Eskalation um Getreide und Waffen Der Polen-Ukraine-Streit als EU-Signal
Meinung · Drei Wochen vor den Wahlen in Polen liegt auf der Hand, dass das polnische Verbot für ukrainisches Getreide und die Ankündigung Warschaus, keine weiteren Waffen mehr zu liefern, mit der Nervosität der rechtspopulistischen Regierungspartei zu tun haben. Aber dahinter steckt mehr.
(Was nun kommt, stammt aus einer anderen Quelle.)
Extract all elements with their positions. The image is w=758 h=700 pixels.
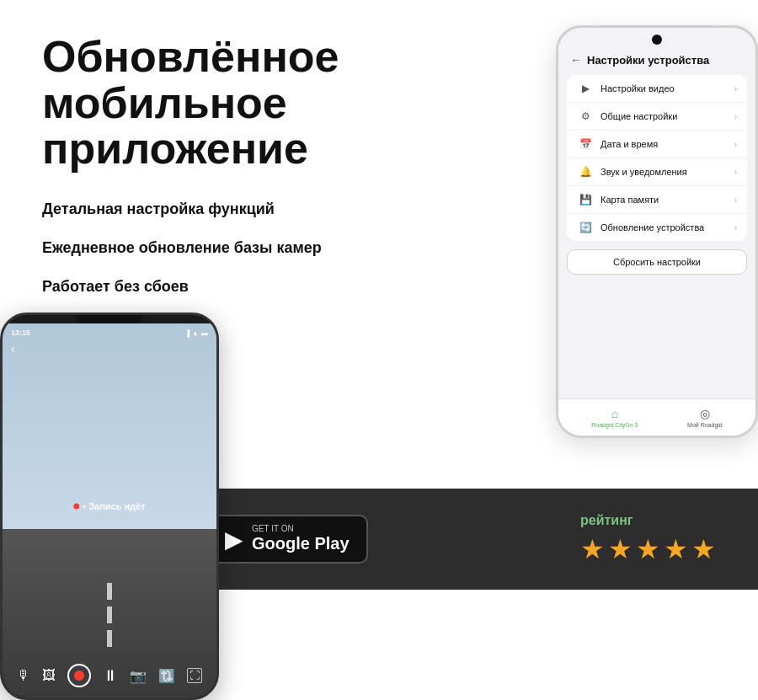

Fast jede Solidaritätsreise eines Spitzenpolitikers aus dem Westen nach Kiew führt über Warschau. Der Nachtzug durch die Ukraine startet für sie in Polen. Deshalb ist es Anlass zur Sorge, wenn ausgerechnet Polen mit der Ukraine in eine Streit-Eskalation eingetreten ist. Zuerst verbietet Polen ukrainisches Getreide, dann verklagt die Ukraine Polen deswegen, nun stoppt Polen weitere Waffen für das unter russischem Bombardement stehende Nachbarland. Das sollte Anlass für intensivste europäische Krisendiplomatie und nachhaltige internationale Vermittlung sein.
Natürlich hat der ausufernde Streit der Nachbarländer auch mit den bevorstehenden Wahlen in Polen und einer durch eigenes Missmanagement etwa bei der großzügigen Vergabe von EU-Einreisevisa in die Enge getriebene Regierungspartei zu tun. Schließlich wird am 15. Oktober die Macht in Polen neu verteilt. Man darf also davon ausgehen, dass es beiden Seiten danach schon irgendwie gelingen wird, sich beim Getreidestreit zu verständigen, so wie dies binnen weniger Tage auch zwischen der Ukraine und der Slowakei geklappt hat.
Doch das polnisch-ukrainische Zerwürfnis gerade zu einem Zeitpunkt, zu dem der Westen in der EU und in der Uno seine Einigkeit und seine Unterstützung der Ukraine zu demonstrieren versucht, wirft ein bezeichnendes Licht auf die mögliche Zukunft der EU. Gerade rechtspopulistische Regierungen, wie in Polen und Ungarn, tun sich schwer damit, Auseinandersetzungen in vernünftigem Rahmen zu halten. Das sollte auch EVP-Chef Manfred Weber genauer analysieren bei seinem Versuch, Teile des rechten Randes an die EVP binden zu wollen. Seine drei Bedingungen Pro-Demokratie, Pro-Europa und Pro-Ukraine kommen da schon mal schnell unter die Räder.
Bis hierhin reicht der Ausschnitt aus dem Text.